番契約についてはオメガ同士でもわりとデリケートな話になる。潤は一応前置きをした。
「込み入ったことを聞くけど、番の方には頼れないの?」
潤の質問に、尚紀はああ、と自分の項に手をやった。
尚紀はそのまま少し考えて、潤に視線を寄越した。すこし困ったような表情が印象的だった。
「この跡ですよね……。実はもういないんです」
「いない?」
「死にました」
潤は言葉を失った。しかし、そんな反応は慣れているのだろうか。
「……ひどい話ですよね。番にしておいて、先に死ぬなんて」
尚紀は苦そうな笑みを浮かべた。
オメガの発情期にアルファがオメガの項を噛むことで成立するとされている番契約は、双方にとって本能によるものとも言われており、結婚や養子縁組といった書類上の結びつきよりも強い。オメガにとっては、いったん項を噛まれてしまうと、相手のアルファの匂いしか感じなくなり、なかったことにはできなくなる、身体同士の結びつきだ。
その一方で、アルファは番のオメガに対し一方的に番を解除することも、複数のオメガの項を噛むことも可能だと言われている。
番契約とはどちらかの死亡で解消されるものであると聞いたことがある。
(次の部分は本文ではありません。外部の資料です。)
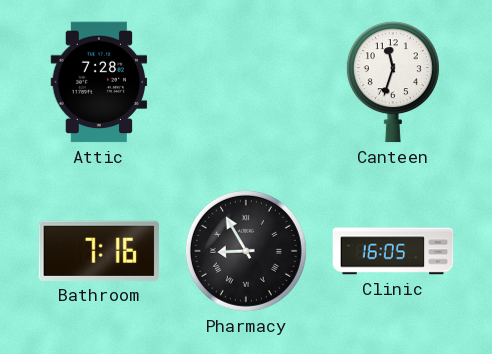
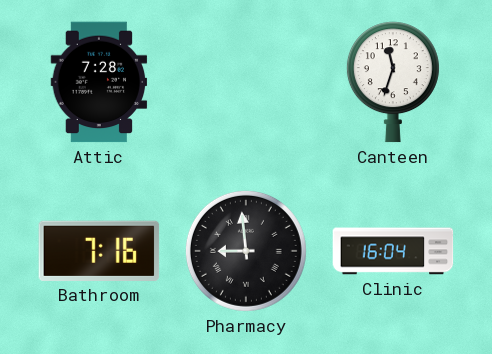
Pharmacy: 8:55 -> 8:59
Clinic: 16:05 -> 16:04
しかし、オメガに限ってはその限りではないらしい。現に番を失ったという尚紀の項には未だに痛々しい咬み跡が残っていた。
「番契約って、相手が死んでも解消されるわけではないんですね……」
となると、尚紀の項に残っているその咬み跡は、亡くなったアルファのもので、それがある限り、尚紀の身体も心も、すでにこの世にはいないアルファの番に縛られてしまっている。尚紀の不安定な体調の原因は、そこからきているものなのだと、潤はようやく理解した。
潤自身は番もいないし、今後も作るつもりはないし、発情期だってほとんど記憶になくて、経験したとは言いがたい状態だ。しかし、番がいるオメガの、アルファ不在の発情期が辛いというのは知識としては知っている。番のいないオメガの人生は、極度のストレスに晒され、人によってはメンタルを崩したり、病気になるケースもあると聞く。番を亡くすというのは、オメガにとって自分の根幹を失うに等しく、筆舌にしがたい苦痛なのだ。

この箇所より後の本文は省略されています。